Open Science

Basic principles and best practices

Dr. Domenico Giusti
Paläoanthropologie, Senckenberg Centre for Human Evolution and Palaeoenvironment

Course roadmap

Pontika et al. 2015

2. Open Research Data and Materials

Outline

Definitions
Rationale
Summary
FAQ
Food for thought
Practical exercises

Definitions

What is Open?

Open means anyone can freely access, use, modify, and share for any purpose (subject, at most, to requirements that preserve provenance and openness)

Open Definition

In the beginning was Open government data

"In 2009 open data started to become visible in the mainstream, with various governments (such as the USA, UK, Canada) announcing new initiatives towards opening up their public information." The Open Data Handbook

EU countries followed up soon after by opening their public data (DE, IT, etc...).

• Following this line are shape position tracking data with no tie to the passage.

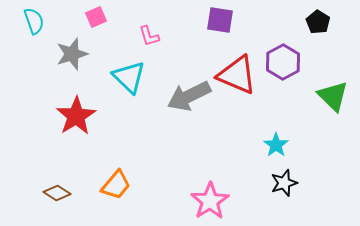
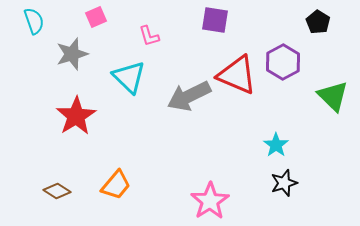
purple square: moved 5 px left
brown diamond: moved 2 px up
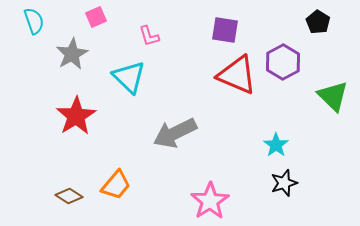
purple square: moved 10 px right, 10 px down
gray star: rotated 12 degrees counterclockwise
gray arrow: moved 14 px left, 37 px down
brown diamond: moved 12 px right, 5 px down
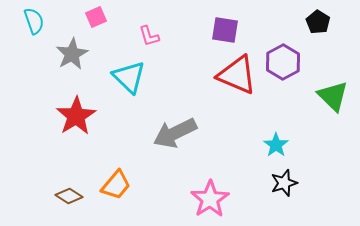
pink star: moved 2 px up
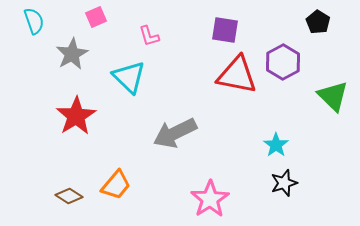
red triangle: rotated 12 degrees counterclockwise
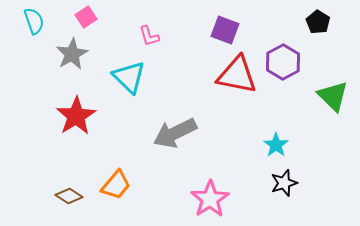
pink square: moved 10 px left; rotated 10 degrees counterclockwise
purple square: rotated 12 degrees clockwise
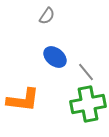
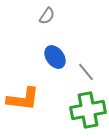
blue ellipse: rotated 15 degrees clockwise
orange L-shape: moved 1 px up
green cross: moved 6 px down
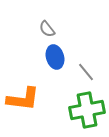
gray semicircle: moved 13 px down; rotated 108 degrees clockwise
blue ellipse: rotated 20 degrees clockwise
green cross: moved 1 px left
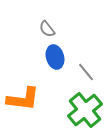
green cross: moved 2 px left; rotated 28 degrees counterclockwise
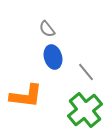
blue ellipse: moved 2 px left
orange L-shape: moved 3 px right, 3 px up
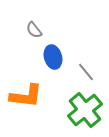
gray semicircle: moved 13 px left, 1 px down
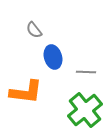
gray line: rotated 48 degrees counterclockwise
orange L-shape: moved 4 px up
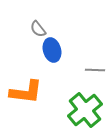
gray semicircle: moved 4 px right, 1 px up
blue ellipse: moved 1 px left, 7 px up
gray line: moved 9 px right, 2 px up
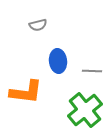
gray semicircle: moved 4 px up; rotated 66 degrees counterclockwise
blue ellipse: moved 6 px right, 11 px down; rotated 10 degrees clockwise
gray line: moved 3 px left, 1 px down
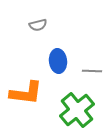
orange L-shape: moved 1 px down
green cross: moved 8 px left
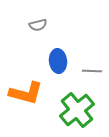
orange L-shape: rotated 8 degrees clockwise
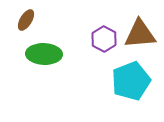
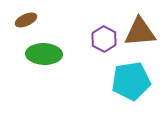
brown ellipse: rotated 35 degrees clockwise
brown triangle: moved 2 px up
cyan pentagon: rotated 12 degrees clockwise
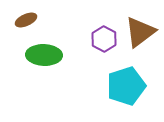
brown triangle: rotated 32 degrees counterclockwise
green ellipse: moved 1 px down
cyan pentagon: moved 5 px left, 5 px down; rotated 9 degrees counterclockwise
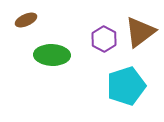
green ellipse: moved 8 px right
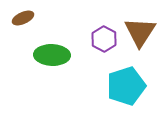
brown ellipse: moved 3 px left, 2 px up
brown triangle: rotated 20 degrees counterclockwise
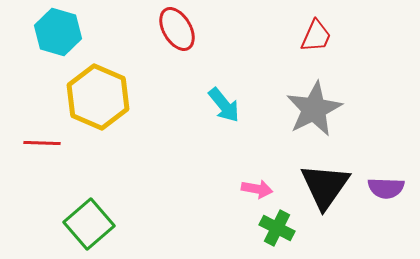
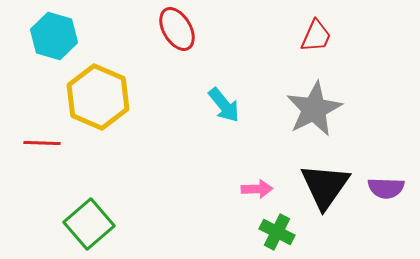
cyan hexagon: moved 4 px left, 4 px down
pink arrow: rotated 12 degrees counterclockwise
green cross: moved 4 px down
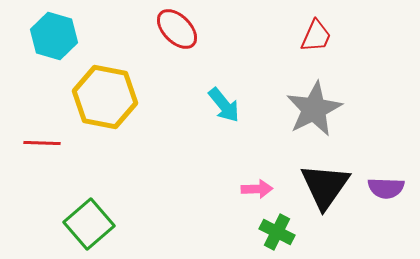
red ellipse: rotated 15 degrees counterclockwise
yellow hexagon: moved 7 px right; rotated 12 degrees counterclockwise
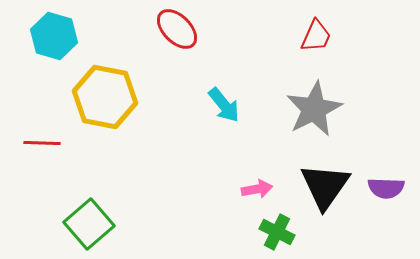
pink arrow: rotated 8 degrees counterclockwise
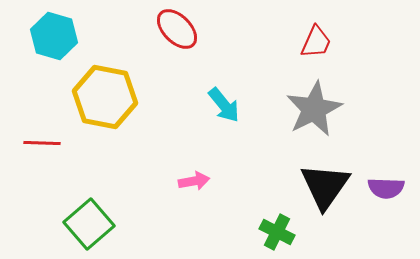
red trapezoid: moved 6 px down
pink arrow: moved 63 px left, 8 px up
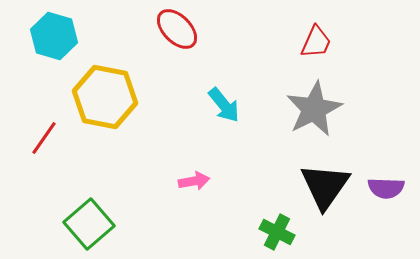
red line: moved 2 px right, 5 px up; rotated 57 degrees counterclockwise
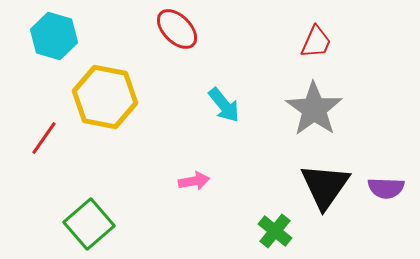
gray star: rotated 10 degrees counterclockwise
green cross: moved 2 px left, 1 px up; rotated 12 degrees clockwise
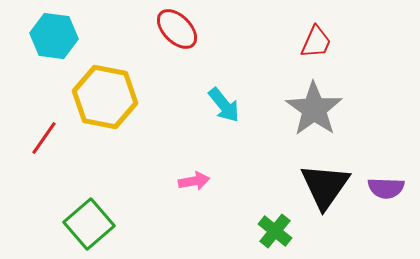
cyan hexagon: rotated 9 degrees counterclockwise
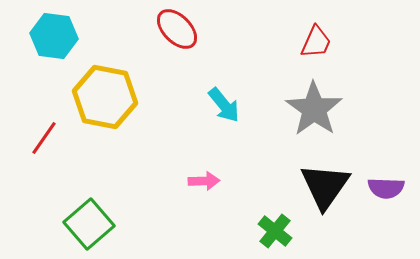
pink arrow: moved 10 px right; rotated 8 degrees clockwise
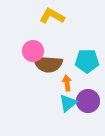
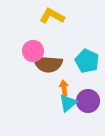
cyan pentagon: rotated 25 degrees clockwise
orange arrow: moved 3 px left, 5 px down
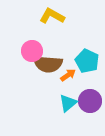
pink circle: moved 1 px left
orange arrow: moved 4 px right, 13 px up; rotated 63 degrees clockwise
purple circle: moved 2 px right
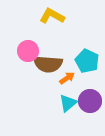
pink circle: moved 4 px left
orange arrow: moved 1 px left, 3 px down
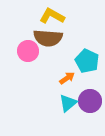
brown semicircle: moved 26 px up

"The European data strategy aims to make the EU a leader in a data-driven society. Creating a single market for data will allow it to flow freely within the EU and across sectors for the benefit of businesses, researchers and public administrations".

Open EU Data

Access to data and the ability to use it are essential for innovation and growth.

European data strategy

EU Projected figures 2025

European data strategy

The business of Open (government) data

Transparency
- "In a well-functioning, democratic society citizens need to know what their government is doing. To do that, they must be able to freely access government data and information and to share that information with other citizens. Transparency isn’t just about access, it is also about sharing and reuse".
Participation and engagement
- "Participatory governance or for business and organizations engaging with your users and audience. Much of the time citizens are only able to engage with their own governance sporadically — maybe just at an election every 4 or 5 years. By opening up data, citizens are enabled to be much more directly informed and involved in decision-making. This is more than transparency: it’s about making a full “read/write” society — not just about knowing what is happening in the process of governance, but being able to contribute to it".

OKF

The business of Open (government) Data

Releasing social and commercial value
- "In the digital age, data is a key resource for social and commercial activities. Everything from finding your local post office to building a search engine requires access to data, much of which is created or held by government. By opening up data, government can help drive the creation of innovative business and services that deliver social and commercial value".
  - Data Journalism: 538.com hosts stories and opinion pieces covering poll analyses, politics, economics, health, popular culture, and sports. Most of their articles provide references and links to the original data sources plus details on how their figures, analyses and statistical models were developed. -> GitHub

OKF

What is Open Research Data?

"Open research data is data that can be freely accessed, reused, remixed and redistributed, for academic research and teaching purposes and beyond. Ideally, open data have no restrictions on reuse or redistribution, and are appropriately licensed as such. In exceptional cases, e.g. to protect the identity of human subjects, special or limited restrictions of access are set. Openly sharing data exposes it to inspection, forming the basis for research verification and reproducibility, and opens up a pathway to wider collaboration".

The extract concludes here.